Satya tak begitu senang dengan solusi yang Sandi berikan. Mengingat kemarin Sabtu bagaimana Sandi melukai perasaan Rasi, sekarang berlagak memberi perhatian. Meski demikian, Satya akhirnya mengalah demi Rasi kemudian keluar kelas bersama Tari. Sandi yang berjalan di belakang memperhatikan Satya dan merasa bahwa sahabatnya itu bersikap tak seperti biasanya. Sandi lantas berlari menuruni tangga mendahului Satya dan Tari untuk segera menuju ke ruang Pramuka.

Satya menghela napasnya. Tari memperhatikan sejak tadi Satya tak banyak bicara, terutama saat ada Sandi. Terbesit sebuah kecurigaan barangkali ada masalah di antara Satya dan Sandi. Naluri perempuan biasanya memang lebih kuat. Terbukti bahwa Satya akhirnya angkat bicara sebelum Tari bertanya.
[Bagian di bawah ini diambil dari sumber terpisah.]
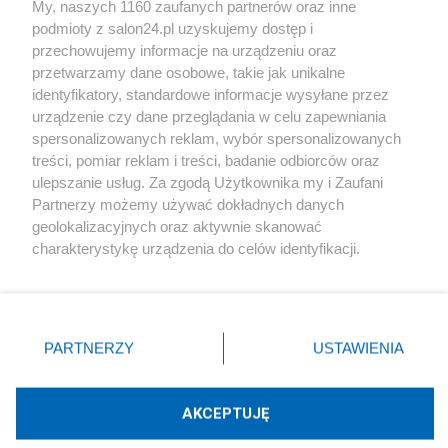
My, naszych 1160 zaufanych partnerów oraz inne
podmioty z salon24.pl uzyskujemy dostęp i
Społeczeństwo
przechowujemy informacje na urządzeniu oraz
przetwarzamy dane osobowe, takie jak unikalne
Kultura
identyfikatory, standardowe informacje wysyłane przez
urządzenie czy dane przeglądania w celu zapewniania
spersonalizowanych reklam, wybór spersonalizowanych
treści, pomiar reklam i treści, badanie odbiorców oraz
ulepszanie usług. Za zgodą Użytkownika my i Zaufani
X
Facebook
Instagram
Youtube
Partnerzy możemy używać dokładnych danych
geolokalizacyjnych oraz aktywnie skanować
charakterystykę urządzenia do celów identyfikacji.
Web Content Media sp. z o. o. © 2022
Ponieważ cenimy Twoją prywatność, prosimy o zgodę na
korzystanie z tych technologii poprzez kliknięcie
„Akceptuję”. Zgoda jest dobrowolna i zawsze możesz ją
Pomoc
O nas
Praca
Reklama
Kontakt
zmienić/wycofać klikając przycisk ustawień prywatności
PARTNERZY
USTAWIENIA
znajdujący się w lewym dolnym rogu strony
. Niektóre
rodzaje przetwarzania danych nie wymagają zgody
użytkownika, ale masz prawo sprzeciwić się takiemu
AKCEPTUJĘ
przetwarzaniu. Preferencje będą miały zastosowania tylko
Technologię dostarcza:
W3media.pl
"Tar, lo pernah berantem sama Rasi? Sampai lo ngerasa canggung."

"Nggak pernah, deh. Soalnya Rasi gampang banget buat gue luluh. Kenapa? Lo berantem sama Sandi?"

Tari seolah paam situasinya, membuat Satya menunjukkan ekspresi wajah yang menjawab pertanyaan Tari.

"Waktu sahabat lo buat salah ke orang lain, harusnya ingetin dia kalau yang dia lakuin itu salah, kan? Tapi lo justru diem, takut persahabtan lo rusak karena kesalahpahaman."

"Gue ngerti, Sat. Lo peduli sama Rasi tapi lo nggak bisa berbuat apa-apa pas tau gimana perlakuan Sandi ke dia," ucap Tari seolah mengetahui isi pikiran Satya.

"Sat, kayaknya nggak ada orang yang sepeduli itu ke sahabatnya melebihi kepedulian lo ke Rasi. Gue aja sebagai sahabat Rasi kadang nggak bisa jadi seseorang yang sepenuhnya mengerti dia. Gue rasa, satu-satunya cara adalah ngebiarin Rasi ngerasain bahagia yang dia mau. Selama itu juga, kita sebagai orang-orang terdekat Rasi harus seneng kalau dia seneng. Kita nggak berhak ngelarang dia buat bahagia. Walaupun gue kadang kesel banget sama sikapnya Sandi."